A portrait of globalization; A brilliant new book traces the 17th-century origins of our modern economy through the brushstrokes of Johannes Vermeer
by Robert Fulford

(The National Post, 2 February 2008)

In the 17th century, global cooling, which for many years was called "the Little Ice Age," affected everyone from herring fishermen to Rembrandt and Johannes Vermeer. Over about 150 years, cooling transformed Europe. As temperatures fell, canals froze over, grain prices increased, fortunes were made and lost, nations rose and declined. Indirectly, the same process even stimulated the beaver trade in New France, establishing the economy of Canada before it became Canada.

Timothy Brook, a professor of Chinese history at both the University of British Columbia and Oxford, best known for his work on the Ming Dynasty (1368-1644), wants to explain how the phenomenon we call globalization began four centuries ago. In that era even countries remote from Europe, notably China, found themselves linked, whether they liked it or not, to the world economy. When we see things this way, Brook believes, we understand "there is no part of the past that is not our collective heritage."

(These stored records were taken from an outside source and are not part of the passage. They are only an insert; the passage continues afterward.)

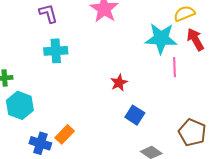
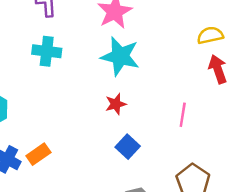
cyan star: (161, 38) -> (120, 56), moved
pink line: (174, 67) -> (183, 115), moved

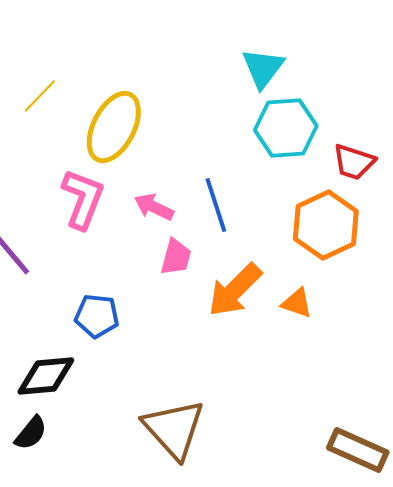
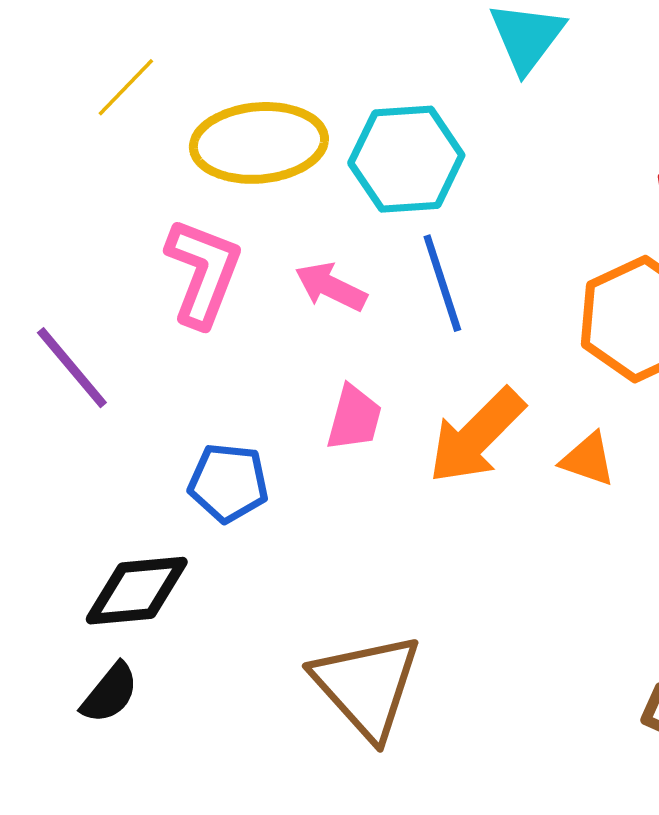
yellow ellipse: (114, 127) -> (259, 143), turned 58
cyan hexagon: (286, 128) -> (406, 159), moved
pink trapezoid: (176, 257) -> (354, 418), moved

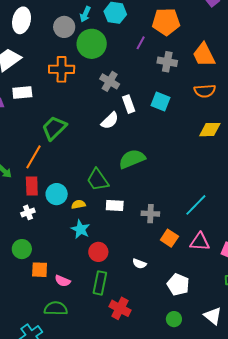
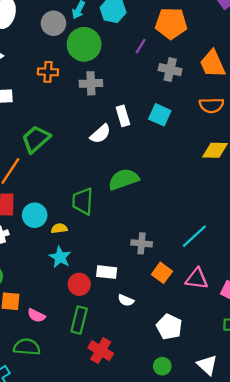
orange cross: (62, 69) -> (48, 72), size x0.7
gray cross: (110, 81) -> (91, 83), moved, turned -36
green trapezoid: (98, 180) -> (83, 201), turned 35
white rectangle: (115, 205) -> (107, 272), moved

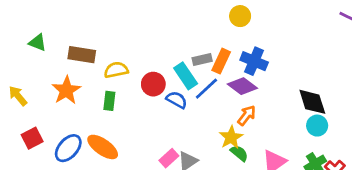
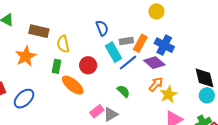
yellow semicircle: (116, 70) -> (63, 44), turned -96
red circle: (153, 84) -> (88, 65), moved
blue semicircle: (177, 100) -> (102, 28), moved, turned 35
yellow star: (231, 137) -> (168, 94), moved
orange ellipse: (103, 147) -> (73, 85), moved
green semicircle: (239, 153) -> (123, 91), moved

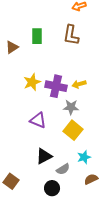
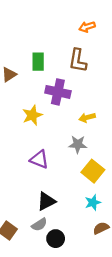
purple cross: (56, 86) -> (58, 92), moved
yellow square: (73, 130) -> (93, 171), moved
gray semicircle: (63, 169) -> (39, 225), moved

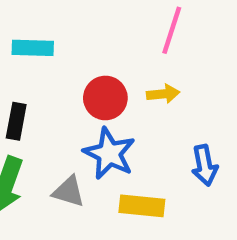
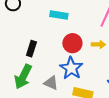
cyan rectangle: (33, 48) -> (59, 15), moved

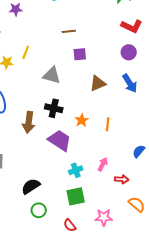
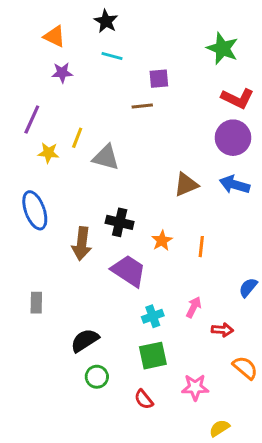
purple circle: (129, 52) -> (233, 138), size x1.5
purple square: (80, 54) -> (159, 79), moved
gray triangle: (52, 75) -> (106, 157), moved
blue arrow: (130, 83) -> (235, 185), turned 138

In his highly readable book, Vermeer's Hat: The Seventeenth Century and the Dawn of the Global World (Viking), Brook offers as fascinating an account of economic history as you're likely to encounter.

He begins with Vermeer's paintings. Brook enjoys them for the usual reasons but also studies them as doors opening onto history. Examining the objects Vermeer showed in the paintings, Brook works out what materials went into them, where they came from, how they were paid for, and who died to obtain them.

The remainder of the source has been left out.